> **Problem to solve**
Would you copy, word for word, each line from the one with "чоловічі сандалі" to the end of the listing below, skipping all pictures?

> **Material for the task**
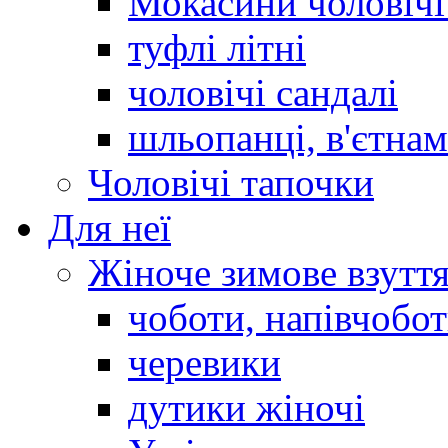
Мокасини чоловічі 
туфлі літні
чоловічі сандалі
шльопанці, в'єтна
Чоловічі тапочки
Для неї
Жіноче зимове взутт
чоботи, напівчобо
черевики
дутики жіночі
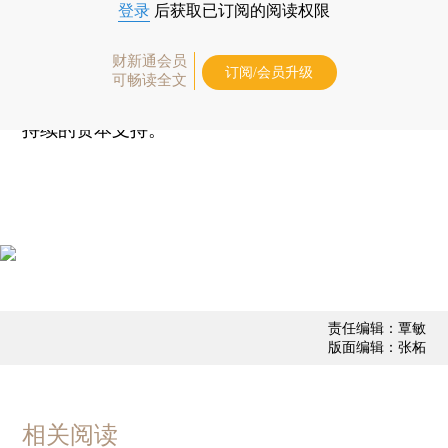
登录
后获取已订阅的阅读权限
路军称，二期首先会关注已经在一期建立合作
财新通会员
关系的公司和项目，例如长江存储，中芯国际、华
订阅/会员升级
可畅读全文
虹等机构，这60多家公司在逐步发展的过程中需要
持续的资本支持。
责任编辑：覃敏
版面编辑：张柘
相关阅读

> **Your solution**
чоловічі сандалі
шльопанці, в'єтна
Чоловічі тапочки
Для неї
Жіноче зимове взутт
чоботи, напівчобо
черевики
дутики жіночі
登录
后获取已订阅的阅读权限
路军称，二期首先会关注已经在一期建立合作
财新通会员
关系的公司和项目，例如长江存储，中芯国际、华
订阅/会员升级
可畅读全文
虹等机构，这60多家公司在逐步发展的过程中需要
持续的资本支持。
责任编辑：覃敏
版面编辑：张柘
相关阅读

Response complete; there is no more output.